“They’d all like first rate to meet you some other time,” she said, “but, seein’ it’s about clothes and all, I guess things ’ud be freer and easier without you this mornin’. My apron’ll do to wave, Peg.”
As Archibald climbed the wood trail behind the shack, he looked through an opening in the leafiness and counted eight feminine figures filing out of the Neals’ side gate and taking the meadow path.
He laughed, as he stood holding the branches aside, but there was a pleasant warmth at his heart. Neighbors of his!
He was still feeling neighborly when an hour or two later he wandered down the western slope of Pine Knob and found himself confronted by the bars beyond which a crooked lane led through the land of the Smiling Lady to the white farmhouse under the maples.
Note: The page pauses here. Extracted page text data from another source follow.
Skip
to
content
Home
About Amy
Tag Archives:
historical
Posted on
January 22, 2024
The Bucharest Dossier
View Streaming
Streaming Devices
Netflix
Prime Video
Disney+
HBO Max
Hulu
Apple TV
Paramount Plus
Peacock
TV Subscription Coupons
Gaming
He glanced at the sun, then looked at his watch. Eleven o’clock. Time enough for an hour’s neighboring and a stroll around by the road to his one o’clock dinner. Morning calls were informal but they seemed to be the accepted thing in the Happy Valley, and the Smiling Lady would send him away quite frankly and amiably if he was in the way. He felt sure of that. She would never allow a man to make a nuisance of himself.
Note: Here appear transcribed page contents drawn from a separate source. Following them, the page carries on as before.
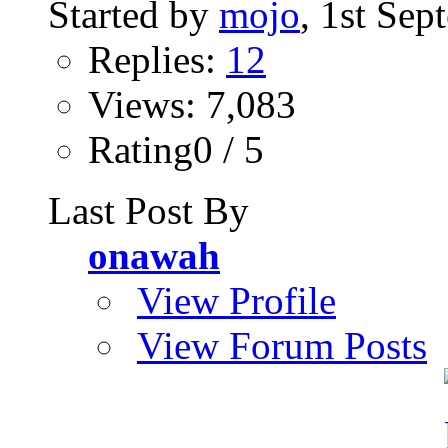
Started by
mojo
, 1st Se
Replies:
12
Views: 7,083
Rating0 / 5
Last Post By
onawah
View Profile
View Forum Posts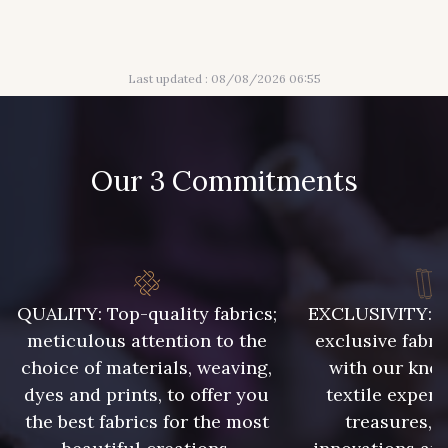
316 - Gris Clair
313 - Peche
Last updated : 08/08/2026 06:55
309 - Lime
304 - Gold
210 - Fuchsia
205 - Rose
Our 3 Commitments
203 - Rose Pastel
217 - Jaune
364 - Soleil
359 - Olive
QUALITY: Top-quality fabrics;
EXCLUSIVITY: A 
meticulous attention to the
exclusive fabri
choice of materials, weaving,
with our kno
335 - Vieux Rose
247 - Café
dyes and prints, to offer you
textile expert
the best fabrics for the most
treasures, 
240 - Gris Argent
233 - Noir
He found her in the vegetable garden and she waved a trowel at him in a fashion that left no doubt as to his welcome.
“Heaven Sent One!” she hailed, coming toward the fence to meet him. “I prayed for a man—an able-bodied, obliging man, and behold! I had set my heart on a morning’s gardening and John had to take the horse to the blacksmith. It was absolutely necessary. He explained it all to me very clearly. As a matter of fact, John hates gardening as the devil hates holy water. He’ll commit any of the venial sins to escape it. I telephoned for Bill Briggs but he’s been away for two days, so even if I could put a hand on him he wouldn’t be garden-worthy. The last time he pulled up all my young spinach and transplanted a lot of very superior plantain into the lettuce bed—but he gave me a day’s work for nothing afterward. Bill’s ‘overtaken’ sometimes. He admits it, but he’s a gentleman. Can you dig?”
The wind had ruffled her hair into wild disorder. The hand that held the trowel was grubby. The other hand was grubbier. There was a broad streak of dirt across one cheek and a smudge on her forehead. Her short blue denim skirt was caked with earth at the knees. A shockingly untidy young woman, but, as she stood in the sunlight, laughing, Archibald could have shouted for joy in the free glad life of her. It was good just to be in the world with anything so young and brave and gay—and so lovely. Yes; even when wind and gardening had done their worst, so very lovely. Where was the man who could refuse to dig for her?
“Lead me to a spade,” he urged valiantly.
Two hours later, Ellen coming out in the garden to announce dinner, found two dirty, tired, but cheerful beings scrambling across freshly pulverized earth on all fours.
“The saints preserve us!” she exclaimed piously.